God is Enough
the alpha and omega of church
I have come to know Bishop Matt Brain since his move to Bendigo three years ago and have developed great respect for his Christ-like leadership for the Diocese. I am challenged by his humble demeanour and all-embracing care and concern for everyone he meets. As I read God is Enough, I could sense his passion for us to place our full dependance on God as we move forward as a Church in these days, and to nurture one another in that knowledge.
It is a natural impulse for me to want to fix things that go wrong, or to find a solution to a challenging situation. So, it is a discipline for me to be patient – to stop, listen and take a measured approach. In addressing some of the challenges the Church faces – a decline in acceptance and changing technology and social behaviour – Christians might naturally lose heart and become discouraged. Or we might seek to devise ways to become more attractive and acceptable only to become more isolated and worn out as we do so.

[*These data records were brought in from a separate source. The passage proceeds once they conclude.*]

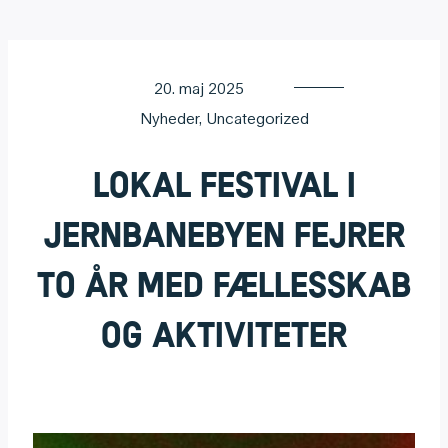
20. maj 2025
Nyheder
,
Uncategorized
Lokal festival i
Jernbanebyen fejrer
to år med fællesskab
og aktiviteter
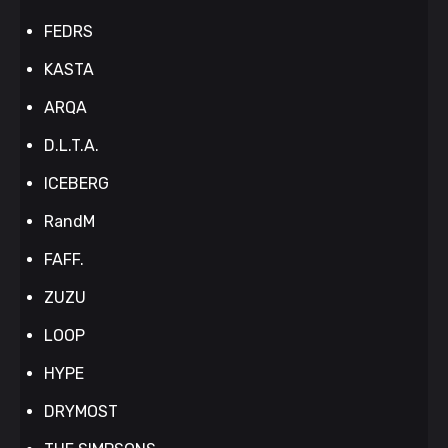
FEDRS
KASTA
ARQA
D.L.T.A.
ICEBERG
RandM
FAFF.
ZUZU
LOOP
HYPE
DRYMOST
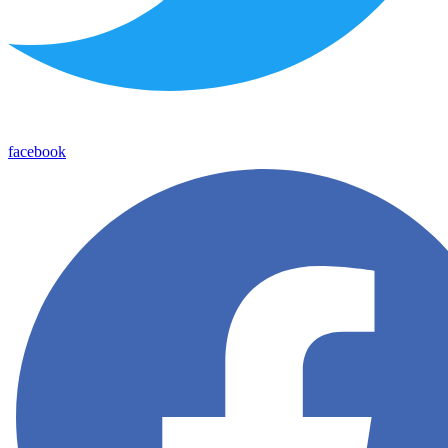
facebook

Bishop Matt, in Part A of this book, encourages readers to see that we have the ultimate resource – God himself: the provider of the gifts we need and the founder of a community (the Church) bound together in love, which has the capacity to demonstrate the character of Jesus and influence others by the way we live. We are shown some of the common pitfalls congregations face as they work through daily life together and we’re presented with some descriptions of why we may have hope as congregations, churches, and the Church.
We are reminded that, as disciples of Jesus, we have been given gifts to work and grow together as a church community, and that we can help each other identify what the gifts are and how to use them. We are shown that is not our style of worship on Sunday that will attract others, but the way we live our lives throughout each week. Using a marketing approach to tempt people to visit and stay could be a trap. We are God’s ‘sent ones’ and are to look for opportunities to grow alongside people in relationship.
In Part B of the book, we are given ten examples to encourage us in carrying out God’s mission. In particular, the first example spoke to me – ‘God is the God of the upside-down kingdom’. The usual pattern is where people dominate through their own strength. By sending the Spirit, God releases in us the power that we cannot summon for ourselves, which provides the strength and means to follow his calling.
I trust that as you read, you too will see more clearly which part of God’s mission you can fulfil, knowing God provides what you need to do so.